Every new command takes a minimum of 50 repetitions to learn a behavior. She will adapt to whatever you require of her. You seem reasonable so far....give yourself about 2 weeks of doing what you are doing.


----------



## Lincoln Love (Mar 9, 2010)

My trainer suggested letting the puppy run free with a harness for the first 4 months for exploration. It wasn't until after 4 months where we started on the obedience with heal etc. I know all trainers are different though.


----------



## Marian (Oct 20, 2009)

You can buy lightweight nylon cord at a hardware store that you can make whatever length you want.

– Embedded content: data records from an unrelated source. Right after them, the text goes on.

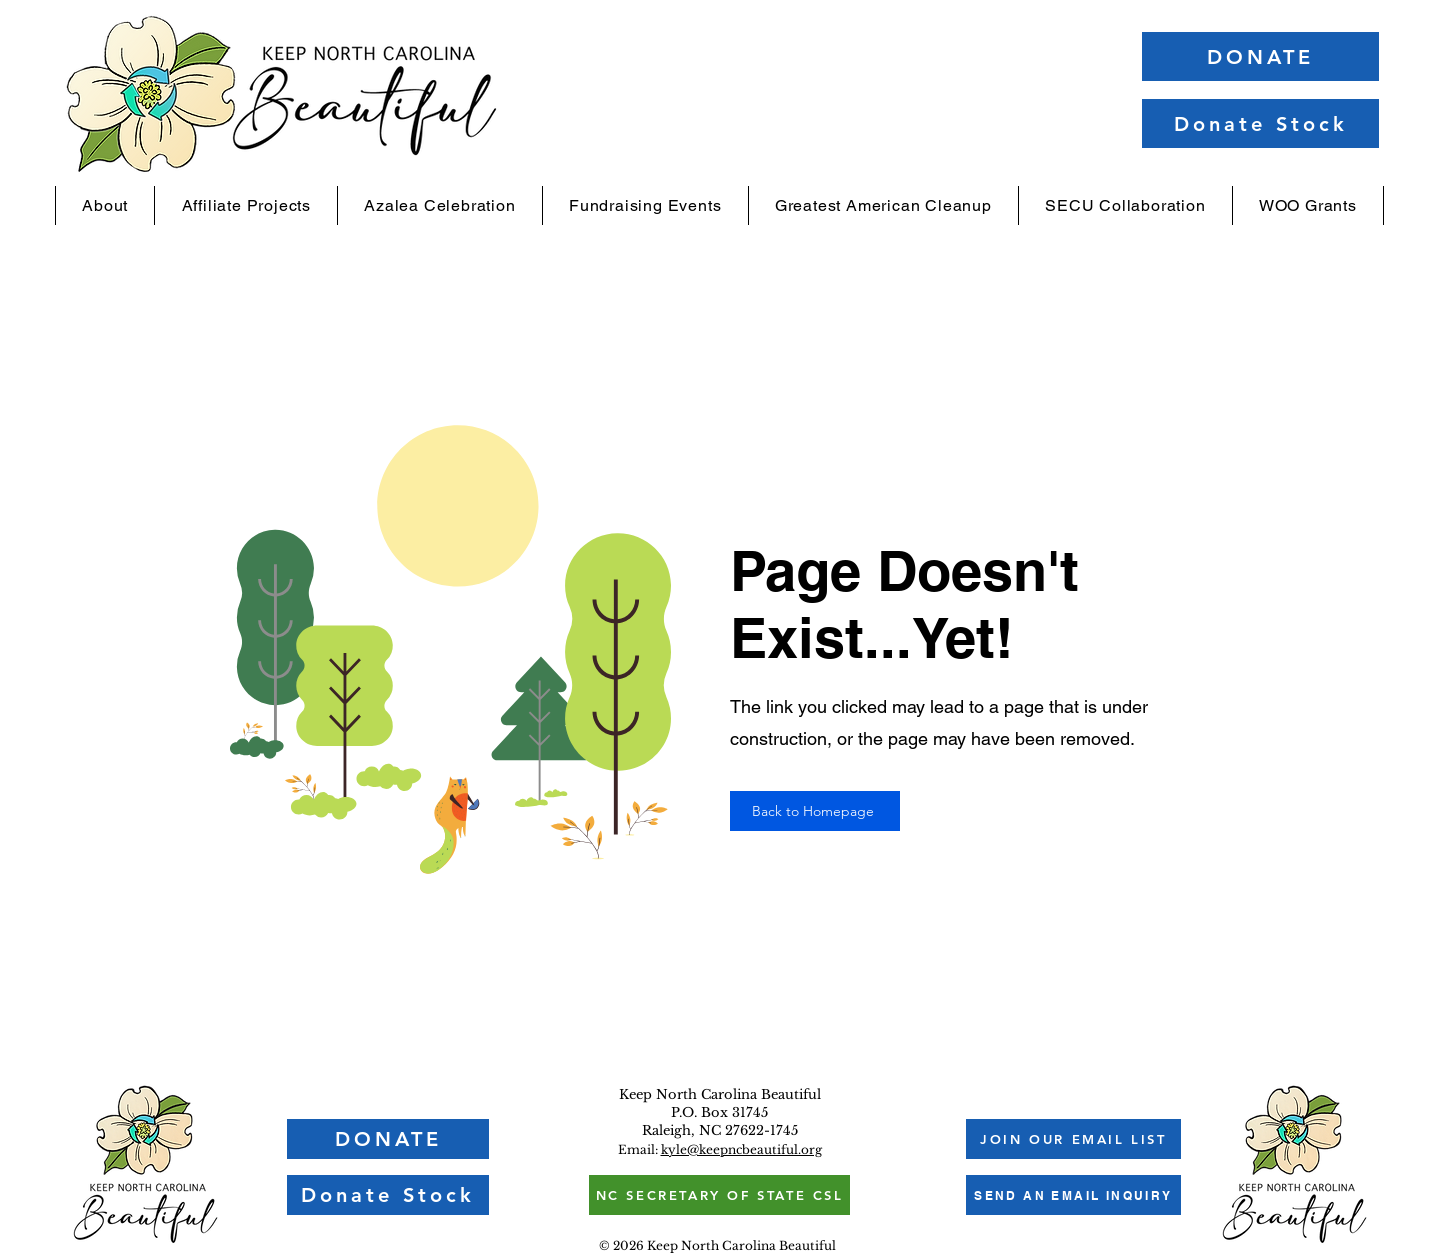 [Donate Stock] (1260, 123)
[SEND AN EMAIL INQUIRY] (1073, 1195)
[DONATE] (1260, 56)
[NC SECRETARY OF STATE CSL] (719, 1195)
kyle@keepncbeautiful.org (741, 1149)
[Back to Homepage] (815, 811)
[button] (105, 205) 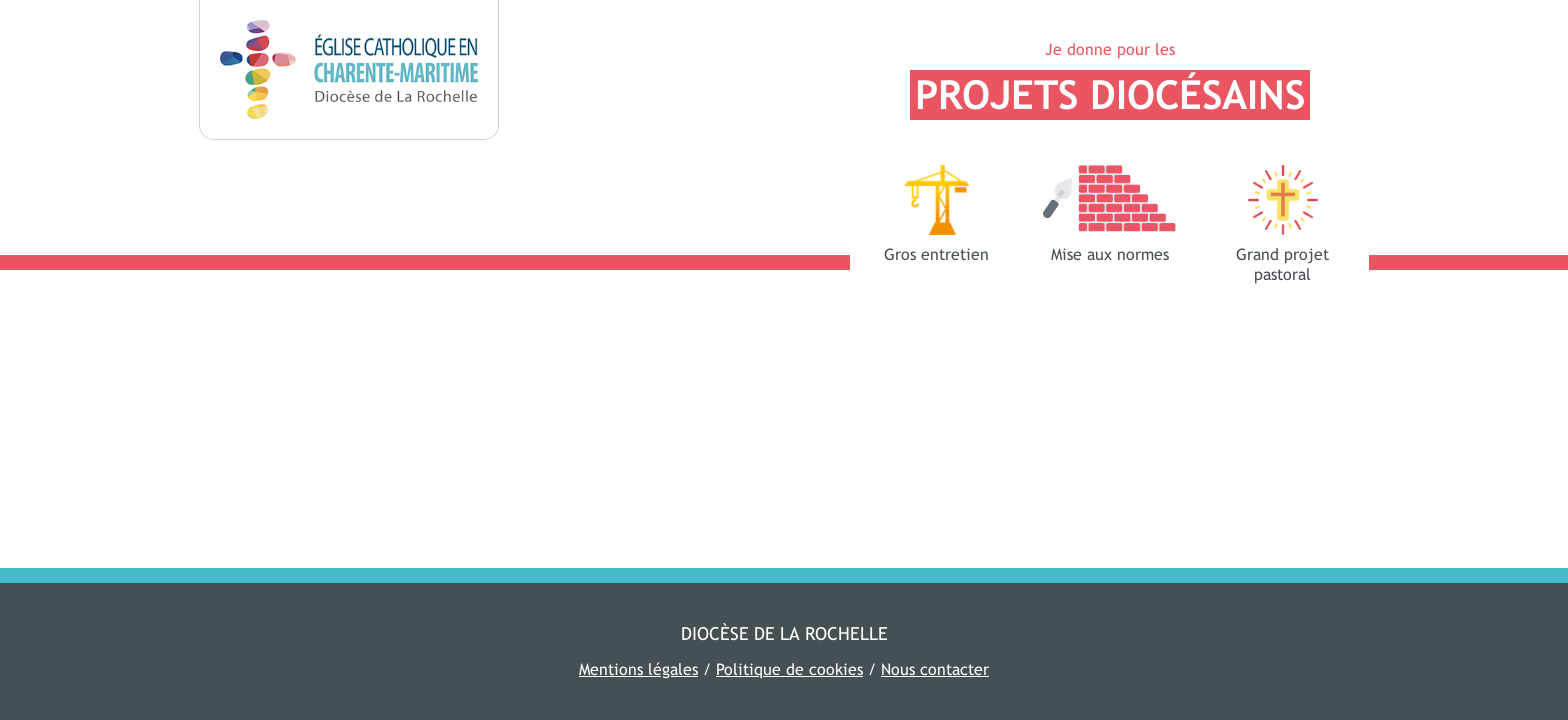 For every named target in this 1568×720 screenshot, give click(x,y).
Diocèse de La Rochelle (784, 633)
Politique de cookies (789, 669)
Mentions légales (638, 669)
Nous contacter (935, 669)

Just attach a clasp like on a leash and presto!


----------



## cbrand (Aug 9, 2009)

Lincoln Love said:


> My trainer suggested letting the puppy run free with a harness for the first 4 months for exploration. It wasn't until after 4 months where we started on the obedience with heal etc. I know all trainers are different though.


Yikes!!! I would not wait 4 months to teach a dog good leash manners?


----------



## Searcher (Aug 7, 2009)

I guess I wasn't clear enough on my questions. Not sure if this explains it any better.

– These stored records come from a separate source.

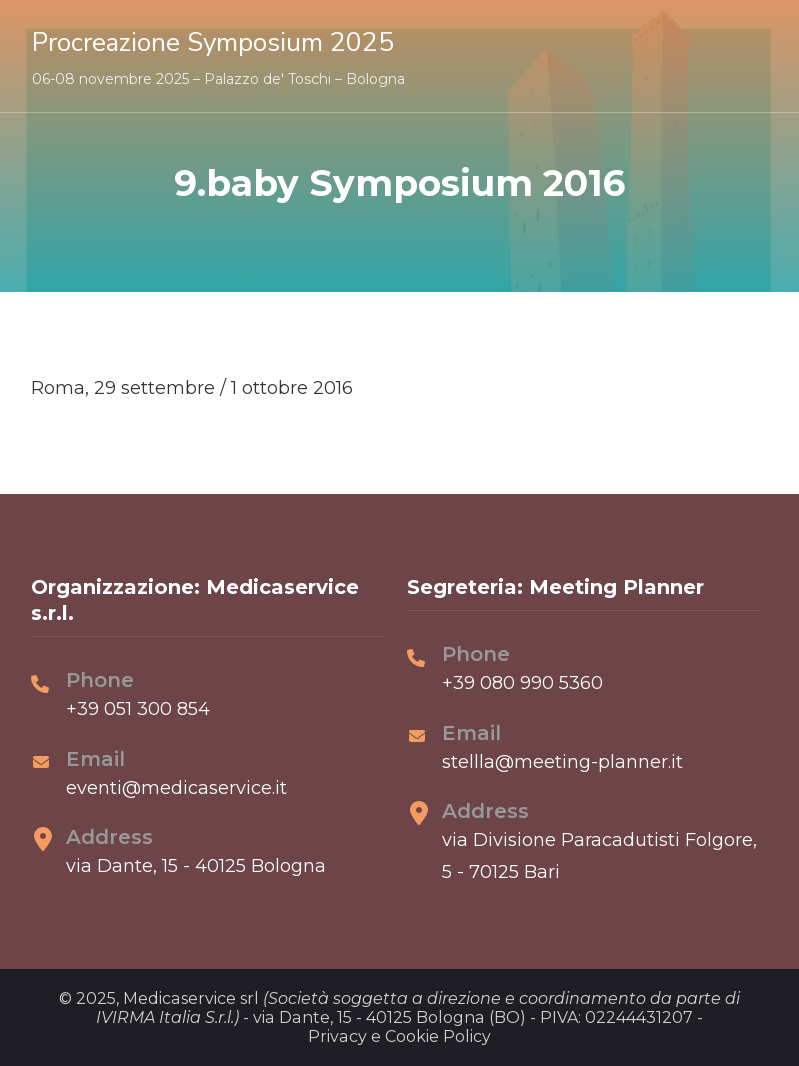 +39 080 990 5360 (522, 683)
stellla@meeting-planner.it (562, 762)
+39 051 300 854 (138, 709)
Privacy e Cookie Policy (399, 1036)
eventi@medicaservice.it (176, 788)
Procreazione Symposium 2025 (213, 42)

1. If I am tethering how much length should she have? I know she should have to stay close by me but don't know what type of space contraints are needed. 

2. We aren't trying to get her to heel at this point. Just to learn to walk with us keeping the leash loose & not to sniff or eat everything.


----------



## cbrand (Aug 9, 2009)

Searcher said:


> I guess I wasn't clear enough on my questions. Not sure if this explains it any better.
> 
> 1. If I am tethering how much length should she have? I know she should have to stay close by me but don't know what type of space contraints are needed.
> 
> 2. We aren't trying to get her to heel at this point. Just to learn to walk with us keeping the leash loose & not to sniff or eat everything.


1. Enough space so that puppy can lie down comfortably and so that you do not step on her, but not so much that she can move away and make a puddle. 

2. The puppy stops to stop and eat/sniff because you let it. 

Leash walking in our house is a job. It is not play time. It is not the dog's time. The dog's job, starting the day it is leash broken, is to walk next to me and always keep one eye on anything I might do or want to do. Failure to focus has logical consequences (like I might turn, dog doesn't notice and gets a collar correction because it naturally lagged).

To that end, the puppy should always be on your left side (no crossing in front or behind). You are walking. If the puppy tries to stop, keep going. DON'T LOOK BACK! The slack in the leash will be take up and the puppy will get a pop/pull. When the puppy moves to catch up to you, keep walking but PRAISE PRAISE PRAISE and tell the puppy how smart it is. I like to bend down to offer a treat with my left hand. The puppy will learn really quickly that walking nicely with Mom = good and easy. Stopping = annoying collar correction that is uncomfortable.

BTW... Stanley Coren in his book The Intelligence of Dogs says that Poodles learn new tasks in 1-3 repetitions.


----------



## Searcher (Aug 7, 2009)

Thank you, that makes it much clearer to me.
We appreciate the help.


----------



## artsycourtneysue (Jul 21, 2009)

Nicely said Cbrand! Our pup would have never walked well and would have aweful leash manners if we let her roam for the first few weeks... Poodles have a nice way of training YOU if you don't train them from day 1 lol


----------